# Exercise details:
The lines below starting at the line containing "Tästä on muuten" and ending at the line containing "Ensin musiikki kuulosti" are to be repeated exactly, with both ends kept and nothing else added.

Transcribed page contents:
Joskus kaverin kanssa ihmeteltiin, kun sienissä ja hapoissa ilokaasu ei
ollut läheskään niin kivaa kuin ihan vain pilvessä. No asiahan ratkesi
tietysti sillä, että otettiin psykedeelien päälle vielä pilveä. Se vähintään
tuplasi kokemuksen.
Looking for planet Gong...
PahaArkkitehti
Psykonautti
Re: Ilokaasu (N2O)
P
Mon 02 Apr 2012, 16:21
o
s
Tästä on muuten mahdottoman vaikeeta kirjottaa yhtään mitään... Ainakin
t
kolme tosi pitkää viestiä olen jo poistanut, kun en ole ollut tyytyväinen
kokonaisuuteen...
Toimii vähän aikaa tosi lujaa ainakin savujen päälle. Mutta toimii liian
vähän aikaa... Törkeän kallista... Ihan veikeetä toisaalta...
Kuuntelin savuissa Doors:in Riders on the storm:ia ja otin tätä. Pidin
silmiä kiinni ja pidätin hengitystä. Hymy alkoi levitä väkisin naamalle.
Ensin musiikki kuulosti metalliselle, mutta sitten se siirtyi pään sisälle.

* * *

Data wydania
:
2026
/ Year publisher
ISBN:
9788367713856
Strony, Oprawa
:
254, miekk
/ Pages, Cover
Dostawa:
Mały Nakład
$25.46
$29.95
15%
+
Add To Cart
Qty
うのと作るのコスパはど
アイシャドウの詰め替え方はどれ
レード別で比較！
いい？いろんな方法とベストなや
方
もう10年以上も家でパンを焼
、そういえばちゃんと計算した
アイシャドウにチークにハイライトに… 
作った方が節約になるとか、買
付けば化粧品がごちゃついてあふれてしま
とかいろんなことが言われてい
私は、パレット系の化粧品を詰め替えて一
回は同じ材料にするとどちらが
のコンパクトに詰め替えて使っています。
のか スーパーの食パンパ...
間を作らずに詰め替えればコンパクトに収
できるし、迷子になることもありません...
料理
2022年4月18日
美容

# Task answer:
Tästä on muuten mahdottoman vaikeeta kirjottaa yhtään mitään... Ainakin
t
kolme tosi pitkää viestiä olen jo poistanut, kun en ole ollut tyytyväinen
kokonaisuuteen...
Toimii vähän aikaa tosi lujaa ainakin savujen päälle. Mutta toimii liian
vähän aikaa... Törkeän kallista... Ihan veikeetä toisaalta...
Kuuntelin savuissa Doors:in Riders on the storm:ia ja otin tätä. Pidin
silmiä kiinni ja pidätin hengitystä. Hymy alkoi levitä väkisin naamalle.
Ensin musiikki kuulosti metalliselle, mutta sitten se siirtyi pään sisälle.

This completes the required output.